Wednesday, June 02, 2004

Another day has gone by and once again I get dissed. Oh whatever I really don't care but just remember I can and will diss you back. It must be true about People only being interested in you when they want something. The number one reason any organization loses people is by making them feel unnessisary or used.

I can and will find somewhere in this world where I will be appreciated, where I fit in (if that is even possible), then I will become too busy to help with their stuff when they ask. Not stupid to get caught again being caring. Actually it doesn't hurt my feelings like it used to (not fittng in) or being accepted by the status Quo.

But Getting dissed by your frends, actually leads me to believe that I am some kind of i don't know(as those well meaning people in my past have said). I should be used to it by now, but some how still makes me feel like crap. Makes invisibility feel like a valuable option. Maybe I am just too gross for words. Sometimes I just hate myself.

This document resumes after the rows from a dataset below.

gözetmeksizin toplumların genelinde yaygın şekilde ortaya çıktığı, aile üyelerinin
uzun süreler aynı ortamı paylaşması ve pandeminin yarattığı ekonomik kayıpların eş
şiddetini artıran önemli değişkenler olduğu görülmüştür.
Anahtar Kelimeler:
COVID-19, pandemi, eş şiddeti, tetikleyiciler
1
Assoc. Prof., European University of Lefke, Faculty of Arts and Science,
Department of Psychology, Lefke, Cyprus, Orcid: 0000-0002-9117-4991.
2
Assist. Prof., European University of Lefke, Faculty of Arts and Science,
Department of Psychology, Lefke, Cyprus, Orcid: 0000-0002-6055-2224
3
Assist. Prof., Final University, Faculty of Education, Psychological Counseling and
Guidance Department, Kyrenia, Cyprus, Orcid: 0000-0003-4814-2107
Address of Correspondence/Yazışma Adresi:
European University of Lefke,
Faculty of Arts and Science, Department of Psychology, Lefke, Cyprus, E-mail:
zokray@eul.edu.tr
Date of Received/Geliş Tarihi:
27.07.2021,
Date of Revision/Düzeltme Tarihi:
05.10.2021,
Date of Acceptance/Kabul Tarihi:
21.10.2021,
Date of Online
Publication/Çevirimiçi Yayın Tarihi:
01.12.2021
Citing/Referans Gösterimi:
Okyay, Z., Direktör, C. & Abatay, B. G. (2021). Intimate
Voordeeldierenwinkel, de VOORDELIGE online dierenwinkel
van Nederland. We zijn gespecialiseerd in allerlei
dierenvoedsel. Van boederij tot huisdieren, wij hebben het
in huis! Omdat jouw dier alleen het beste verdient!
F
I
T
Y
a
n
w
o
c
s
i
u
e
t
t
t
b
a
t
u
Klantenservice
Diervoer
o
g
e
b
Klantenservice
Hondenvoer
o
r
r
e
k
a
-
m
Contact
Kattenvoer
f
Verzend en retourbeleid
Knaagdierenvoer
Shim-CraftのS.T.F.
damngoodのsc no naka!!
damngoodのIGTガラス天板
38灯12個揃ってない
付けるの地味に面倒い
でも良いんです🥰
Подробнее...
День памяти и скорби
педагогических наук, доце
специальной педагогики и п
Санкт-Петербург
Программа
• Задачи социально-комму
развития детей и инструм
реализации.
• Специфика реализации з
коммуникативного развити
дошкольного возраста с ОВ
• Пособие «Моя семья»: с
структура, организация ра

I honestly find people tedious and unusally annoying. It would be much nicer if I could get on with out anyone. I an soooooo tired of having to be nice. Sometimes your bestfriends can be worse than enemies. They know exacly what buttons to push to make you wish you where dead.

I honestly don't think the world revolves around me. It is all about God but it is really hard to be christian when you are under attack. And boy does Satan use every one around you and then some to take you out.

I just have to keep asking God for humility and his strength because I know I can't make it alone. I would be a basket case. oh well that is enough whining for now......

Tuesday, June 01, 2004

Aloha!

I never new how easy it was to get your 15 minutes of fame.
A few point and clicks and now I have my own personal page. Yikes!
Does the world of the internet know what they are in for leting me have the space to go off in public???
This is going to be an interesting ride.